Life and Times at Cranberry Lake

This blog is about the life, wild and otherwise, in this immediate area of Northeast Pennsylvania. I hope you can join me and hopefully realize and value that common bond we share with all living things... from the insect, spider, to the birds and the bears... as well as that part of our spirit that wishes to be wild and free.

Wednesday, March 02, 2011


FLOATING ON BLADES IN THE WINTER

When I was in grade school in North Woburn, Massachusetts, I found a friend who was a wild sister at heart. Although a year younger than I, Julie Foley knew the area through the woods near a creek that would flood in the winter then freeze. It was in that woodsy area where I learned how to skate... got my balance and the gist of moving forward first by hanging on to one tree and pushing myself off to another. We had walked through those woods and knew where the boys had a hut -- where they could go off together and smoke, swapping stories and having pissing contests. Somehow they never were around when we sought out their hiding place, and kind of called it our own.

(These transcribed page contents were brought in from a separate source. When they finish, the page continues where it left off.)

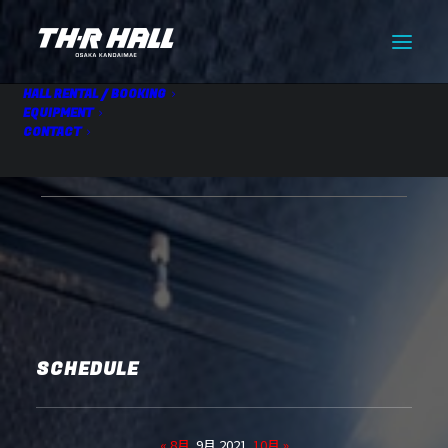
HALL RENTAL / BOOKING
EQUIPMENT
CONTACT
HALL RENTAL
09.08 Wed
SCHEDULE
« 8月
9月 2021
10月 »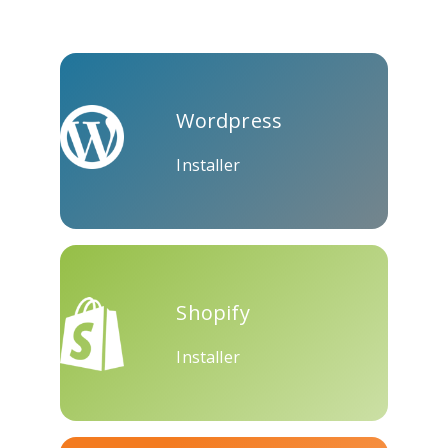
Skype
Télégramme
Threema
Wordpress
Installer
Yahoo
Wordpress
Wechat
Mail
Shopify
Installer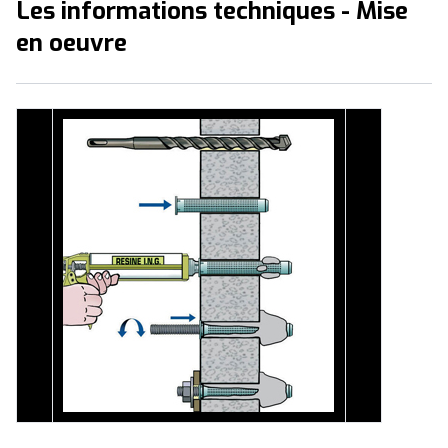
Les informations techniques - Mise
en oeuvre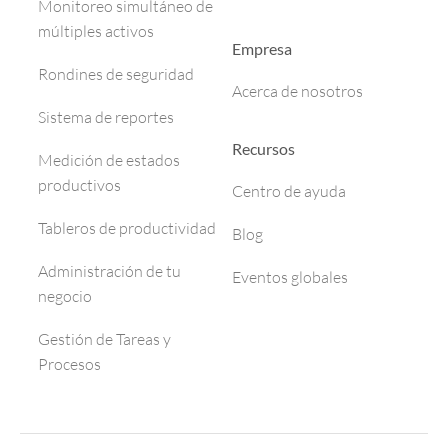
Monitoreo simultáneo de
múltiples activos
Empresa
Rondines de seguridad
Acerca de nosotros
Sistema de reportes
Recursos
Medición de estados
productivos
Centro de ayuda
Tableros de productividad
Blog
Administración de tu
Eventos globales
negocio
Gestión de Tareas y
Procesos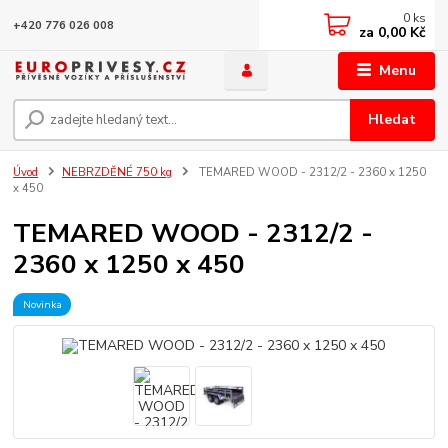
0
ks
+420 776 026 008
za
0,00 Kč
Menu
Hledat
Úvod
NEBRZDĚNÉ 750 kg
TEMARED WOOD - 2312/2 - 2360 x 1250
x 450
TEMARED WOOD - 2312/2 -
2360 x 1250 x 450
Novinka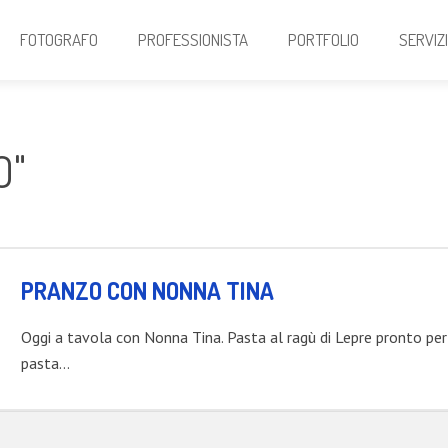
FOTOGRAFO
PROFESSIONISTA
PORTFOLIO
SERVIZ
O"
PRANZO CON NONNA TINA
Oggi a tavola con Nonna Tina. Pasta al ragù di Lepre pronto per
pasta…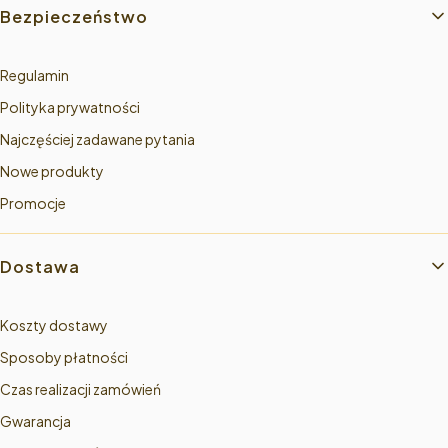
Linki w stopce
Bezpieczeństwo
Regulamin
Polityka prywatności
Najczęściej zadawane pytania
Nowe produkty
Promocje
Dostawa
Koszty dostawy
Sposoby płatności
Czas realizacji zamówień
Gwarancja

Once the ice had hardened enough, we had skated every chance we'd get after school and on weekends when the ice hid the bottoms of the trees and we could skate through the woods... then, in spring, the water would form on top of the ice making it more challenging as if we fell, we would be soaked. Julie's mother would beat her if she came home with her snow pants sopping wet. But, we would take the challenge, whereas we were pretty good at skating by then. You know how that turned out... of course, Julie fell and got soaking wet. "We'll have to go to the hideout and I'll take them off to dry." (That would only have taken a few days, but what did we know.) We finally found the hut, and crawled in. Julie took her pants off and together we tried to wring them out. It was clear then that they wouldn't dry quickly, so we looked for matches, and sure enough, the boys had left a store of them. We took them outside, broke off dead dry branches, and started a campfire so we could hang her pants over it and dry them out. All we succeeded in doing was to warm them up and give them a nice hickory smoke aroma.

I forget what happened next. She probably went home with her warm smokey pants, and got a good spanking, while I went home directly so I wouldn't get any blame along with my poor friend who had to confront her mom.

I thought about that today. It's near the end of cross country skiing season, and it was just great out there today. Even going up small slopes I got some glide, and floated over the field above as if suspended on air... the next best thing to hovering over the land on glider wings. My dog Bear was always within view. Polly was within our ear range barking at the smells of wild things that came out to view their shadow or whatever. The field isn't flat, but kind of domed so that you can easily push up the slope until you find yourself going gently down the other side effortlessly.

I skied down from the field to the lake, hugging the snowy sides of the road, atop the drift made by their plowing the road throughout the winter. Once over where the water cuts under the road, I went to my left below the cabin boarded up for the winter, and went along the ridge of the gorge below where the water was at its gurgling best... melodic and bubbling, not roaring like later when the snow melts. As I moved along the edge, over swells of snow, over snow covered logs of the fallen deadwood, weaving through the bushes and trees, I remembered my skating through the woods near School Street in North Woburn with Julie. I remembered how great it was to have the companionship of a friend... my very first girlfriend in the world. And I felt like that pigtailed girl on ice skates, weaving through the trees, skating through woods that seemed like living a life from a storybook. I was doing it again... on skis.

Julie, I hope you remember those things now. What nice memories. What great times we had together, before we went in separate directions, being forced by nature to grow up and put away our childish things. I hope you take out your "childish things" and still play once in awhile. I hope you have companions to do it with whether a friend or a furry one.